Basis transform in switched linear system state-space models from input-output data
Fethi Bencherki, Semiha Türkay, Hüseyin Akçay
TL;DR
This work tackles the problem of aligning locally identified submodels of a linear switched system (LSS) that reside in different state bases, to yield a coherent input–output map under arbitrary inputs and switching sequences. It introduces interpolation conditions that recover products of similarity transforms from input–output data under rank conditions, and proves that persistently exciting (PE) hybrid inputs exist with length $N=O((\sigma-1)n)$. A graph-theoretic interpretation shows that a spanning tree with $\sigma-1$ edges suffices to determine all necessary transformation pairs, and Algorithm 1 is proposed to compute the corrected submodels $\check{\mathcal{P}}_\nu$ from clusters of local estimates. The numerical example confirms that the proposed basis correction yields exact output predictions after alignment, linking identifiability, PE input design, and basis transformation in LSS identification.
Abstract
This paper addresses the problem of basis correction in the context of LSS identification from input-output data. It is often the case that identification algorithms for the LSSs from input-output data operate locally.
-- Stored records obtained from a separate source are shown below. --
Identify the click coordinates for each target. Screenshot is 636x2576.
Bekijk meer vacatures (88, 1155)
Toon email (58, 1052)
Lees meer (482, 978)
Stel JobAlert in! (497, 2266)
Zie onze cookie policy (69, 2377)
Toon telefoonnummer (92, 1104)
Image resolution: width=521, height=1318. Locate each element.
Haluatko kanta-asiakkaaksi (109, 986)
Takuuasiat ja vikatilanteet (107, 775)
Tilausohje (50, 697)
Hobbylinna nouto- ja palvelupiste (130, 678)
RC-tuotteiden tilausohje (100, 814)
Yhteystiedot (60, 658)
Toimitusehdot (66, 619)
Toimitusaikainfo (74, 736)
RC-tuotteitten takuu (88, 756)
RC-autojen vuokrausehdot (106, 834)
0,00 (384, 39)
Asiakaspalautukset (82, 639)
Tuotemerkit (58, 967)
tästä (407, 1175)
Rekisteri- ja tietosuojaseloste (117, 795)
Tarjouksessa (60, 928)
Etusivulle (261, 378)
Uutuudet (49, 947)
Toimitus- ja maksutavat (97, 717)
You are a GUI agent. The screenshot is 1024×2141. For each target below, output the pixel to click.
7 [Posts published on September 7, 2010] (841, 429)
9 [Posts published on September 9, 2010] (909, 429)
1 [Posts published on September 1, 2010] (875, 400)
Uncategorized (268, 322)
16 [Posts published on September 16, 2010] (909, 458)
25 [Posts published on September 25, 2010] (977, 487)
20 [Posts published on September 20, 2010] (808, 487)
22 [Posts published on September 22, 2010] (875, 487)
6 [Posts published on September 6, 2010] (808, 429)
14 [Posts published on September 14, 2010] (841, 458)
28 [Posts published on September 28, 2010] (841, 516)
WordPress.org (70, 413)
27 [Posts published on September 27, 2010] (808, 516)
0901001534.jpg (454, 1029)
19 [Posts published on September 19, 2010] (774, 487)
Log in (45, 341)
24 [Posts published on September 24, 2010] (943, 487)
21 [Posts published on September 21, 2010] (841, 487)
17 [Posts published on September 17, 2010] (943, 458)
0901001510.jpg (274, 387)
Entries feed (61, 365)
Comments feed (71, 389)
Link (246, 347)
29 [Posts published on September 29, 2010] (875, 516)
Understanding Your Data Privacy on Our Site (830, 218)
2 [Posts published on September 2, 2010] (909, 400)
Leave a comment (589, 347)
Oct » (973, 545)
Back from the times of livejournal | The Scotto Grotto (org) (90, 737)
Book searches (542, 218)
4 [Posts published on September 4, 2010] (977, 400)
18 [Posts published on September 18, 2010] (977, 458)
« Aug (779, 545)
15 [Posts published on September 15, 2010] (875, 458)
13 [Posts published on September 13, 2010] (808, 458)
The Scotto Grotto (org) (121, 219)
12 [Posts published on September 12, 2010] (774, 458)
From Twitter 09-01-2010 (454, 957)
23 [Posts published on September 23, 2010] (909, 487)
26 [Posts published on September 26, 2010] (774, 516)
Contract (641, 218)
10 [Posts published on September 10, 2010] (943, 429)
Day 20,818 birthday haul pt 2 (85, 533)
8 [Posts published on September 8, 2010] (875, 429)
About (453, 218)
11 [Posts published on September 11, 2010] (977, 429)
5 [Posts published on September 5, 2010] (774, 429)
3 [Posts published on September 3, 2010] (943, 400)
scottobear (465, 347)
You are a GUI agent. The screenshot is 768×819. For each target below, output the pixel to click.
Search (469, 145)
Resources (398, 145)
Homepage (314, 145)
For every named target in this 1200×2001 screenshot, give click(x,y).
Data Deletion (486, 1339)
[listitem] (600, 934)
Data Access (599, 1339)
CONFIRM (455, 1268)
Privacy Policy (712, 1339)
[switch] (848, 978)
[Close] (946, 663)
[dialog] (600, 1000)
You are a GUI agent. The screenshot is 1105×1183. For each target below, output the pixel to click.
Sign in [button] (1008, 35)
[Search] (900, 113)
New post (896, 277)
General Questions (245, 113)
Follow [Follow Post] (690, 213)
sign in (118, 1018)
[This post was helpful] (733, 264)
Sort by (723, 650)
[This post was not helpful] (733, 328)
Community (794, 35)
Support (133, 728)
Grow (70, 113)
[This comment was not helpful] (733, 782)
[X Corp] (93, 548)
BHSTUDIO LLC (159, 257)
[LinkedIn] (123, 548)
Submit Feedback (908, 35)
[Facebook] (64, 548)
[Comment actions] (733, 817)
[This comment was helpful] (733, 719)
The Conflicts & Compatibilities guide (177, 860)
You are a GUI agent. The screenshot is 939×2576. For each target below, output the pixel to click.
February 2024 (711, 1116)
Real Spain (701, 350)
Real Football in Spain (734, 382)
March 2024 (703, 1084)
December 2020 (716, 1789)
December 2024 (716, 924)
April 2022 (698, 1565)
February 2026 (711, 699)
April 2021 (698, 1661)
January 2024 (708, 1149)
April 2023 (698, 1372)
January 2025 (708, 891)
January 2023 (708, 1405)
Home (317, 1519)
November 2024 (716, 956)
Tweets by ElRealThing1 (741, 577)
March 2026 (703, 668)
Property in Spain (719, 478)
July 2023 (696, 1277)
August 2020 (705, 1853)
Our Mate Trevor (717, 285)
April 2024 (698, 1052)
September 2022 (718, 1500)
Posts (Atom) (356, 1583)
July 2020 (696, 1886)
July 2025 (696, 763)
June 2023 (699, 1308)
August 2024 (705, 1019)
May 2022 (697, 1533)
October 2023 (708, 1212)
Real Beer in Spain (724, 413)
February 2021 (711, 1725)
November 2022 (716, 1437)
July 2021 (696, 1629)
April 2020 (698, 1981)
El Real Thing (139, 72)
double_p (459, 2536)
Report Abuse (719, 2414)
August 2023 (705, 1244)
The individually identified local submodel estimates reside in distinct state bases, which mandates performing a basis correction that facilitates their coherent patching for the ultimate goal of performing output predictions for arbitrary inputs and switching sequences. We formulate a persistence of excitation condition for the inputs and the switching sequences that guarantee the presented approach's success. These conditions are mild in nature, which proves the practicality of the devised algorithm. We supplement the theoretical findings with an elaborating numerical simulation example.